PI3K activity was determined using the PI3K Activity ELISA kit, according to the manufacturer's instructions (20,21). For BKM120 treatment, cells were treated with BKM120 (50 µM) for 48 h. For direct functional assessment of PI3K activity, PI3K was isolated by immuno-precipitation using an anti-PI3K antibody (cat. no. 06–195; EMD Millipore) to the p85 adapter subunit. The ability of the co-precipitated p110 catalytic subunit to convert standard phosphatidylinositol 4,5-bisphosphate to phosphatidylinositol 3,4,5-trisphosphate (PIP3) in a kinase reaction was assessed by measuring the generated PIP3 by ELISA. The SpectraMax Plus 384 microplate reader was used to measure optical density. Each experiment was repeated three times in duplicates.

Statistical analysis

Statistical analyses were performed using SPSS for Windows 19.0 (International Business Machines, Armonk, NY, USA). Values are expressed as the mean ± standard deviation. Comparisons of the means among multiple groups were performed by one-way analysis of variance followed by post hoc pairwise comparisons using Tukey's tests. A two-tailed P<0.05 was considered to indicate a statistically significant difference.

Results

Overexpression and knockdown of PCX in human OS cells

The MG-63 and U2OS human OS cell lines were used as cell models in the present study. As shown in Fig. 1, PCX was constitutively expressed in the two cell lines. PCX was overexpressed or knocked down in the cells by stable transfection with a PCX expression vector or lentiviral transduction of PCX-shRNA, respectively. PCX was overexpressed by 9.6- and 7.3-fold in the MG-63 and U2OS cells transfected with the PCX expression vector, respectively, as compared with that in the control cells. Conversely, the endogenous expression levels of PCX were knocked down by ~80 and 75% in the MG-63 and U2OS cells transduced with PCX-shRNA, respectively (Fig. 1). A preliminary study using the selective PI3K inhibitor BKM120 had suggested that PCX may regulate OS cell chemoresistance predominantly through a PI3K-dependent mechanism (data not shown); therefore, the present study used the selective PI3K inhibitor BKM120 (50 µM) in all experiments. As shown in Fig. 1, treatment with BKM120 had no significant effect on the expression levels of PCX in the two cell lines.

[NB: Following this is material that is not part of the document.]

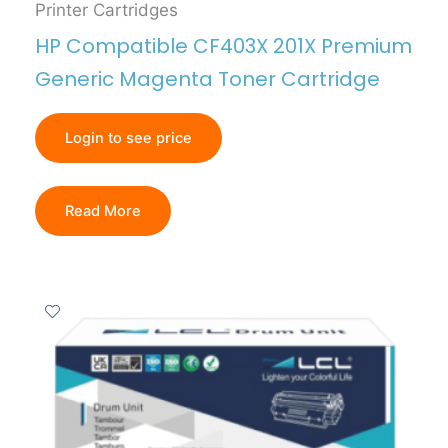
Printer Cartridges
HP Compatible CF403X 201X Premium
Generic Magenta Toner Cartridge
Login to see price
Read More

Figure 1 Expression of PCX in OS cells following overexpression or knockdown of PCX. Expression of PCX was detected in (A) MG-63 and (B) U2OS human OS cells by western blot analysis. Lanes: 1, NC; 2, VC; 3, PCX; 4, PCX + BKM120; 5, SC; and 6, PCX-shRNA. β-actin was used as a loading control. The density of the PCX blot was normalized against that of the β-actin blot in order to obtain the relative PCX blot density, which was expressed as a fold change relative to that of the NC group (designated as 1). Three independent experiments were performed for each western blot analysis. Values are expressed as the mean + standard deviation. aP<0.05, vs. the controls (NC, VC and SC); bP<0.05, vs. the PCX group; cP<0.05, vs. the PCX + BKM120 group. Groups: NC, normal control cells; VC, cells stably transfected with empty pcDNA3.1 vector; PCX, cells stably transfected with PCX; PCX + BKM120, cells stably transfected with PCX and treated with the phosphatidylinositide 3-kinase inhibitor BKM120 (50 µM) for 48 h; SC, cells stably transduced with scramble control shRNA; and PCX-shRNA, cells stably transduced with PCX-shRNA. PCX, podocalyxin; OS, osteosar-coma; shRNA, small hairpin RNA.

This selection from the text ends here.